The calendar is packed with these non-event weeks, most of which, fortunately, escape the attention of the public. So I’ve decided to come up with my own. It will be called National Apathy Week and it will be held… if I can be bothered to fix a date. Its success will be measured by all of those who don’t take part so I’m predicting a major coup. It is a follow-on from my National Apathy Project, or Nap, which I am thrilled to reveal has no members.

SACRE BLEUE FROMAGE

I wouldn’t know a Dunsyre Blue cheese from a Dairylea triangle, except that the former is made from unpasteurised milk and in 2016 health authorities blamed it for an E.Coli outbreak which the makers strenuously denied. Well now a major stushie has erupted on the other side of the Channel which Dunsyre cheese maker Humphrey Errington will appreciate and support.
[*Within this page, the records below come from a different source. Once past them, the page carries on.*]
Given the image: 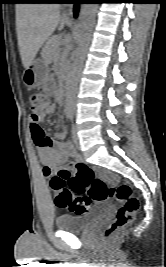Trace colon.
Here are the masks:
<instances>
[{
	"label": "colon",
	"instance_id": "5ec220e1",
	"mask_svg": "<svg viewBox=\"0 0 166 267\" xmlns=\"http://www.w3.org/2000/svg\"><path fill=\"white\" fill-rule=\"evenodd\" d=\"M28 100L32 116H37L51 107L50 97L40 91H32ZM36 137L38 141H43L44 132L36 131ZM114 181L112 174H97L93 168L79 160L70 169L61 168L52 175L50 186L55 192V204L77 215L90 212L93 202L112 198L117 200L120 207L115 219L104 230V238L111 239L132 222L139 208V200L133 196L131 186L126 183L111 185Z\"/></svg>",
	"mask_w": 166,
	"mask_h": 267
}]
</instances>
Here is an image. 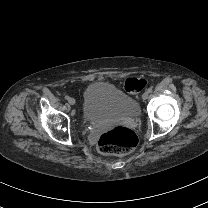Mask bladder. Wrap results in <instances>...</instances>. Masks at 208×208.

Twenty-nine top French chefs, many of them Michelin-starred, have published a manifesto in defence of camembert which they claim is in danger of becoming a vulgar, tasteless imitation of the real thing, because pasteurised milk is to be allowed in its manufacture rather than the raw stuff. If that happens, they say, the unpasteurised variety will become a luxury eaten only by the rich.

“Shame, scandal. There are no words strong enough to denounce the dereliction of duty….” cry the chefs, rounding off with, “Liberte´, ´egalité, camembert.” Gordon Ramsay where are you in the hour of need?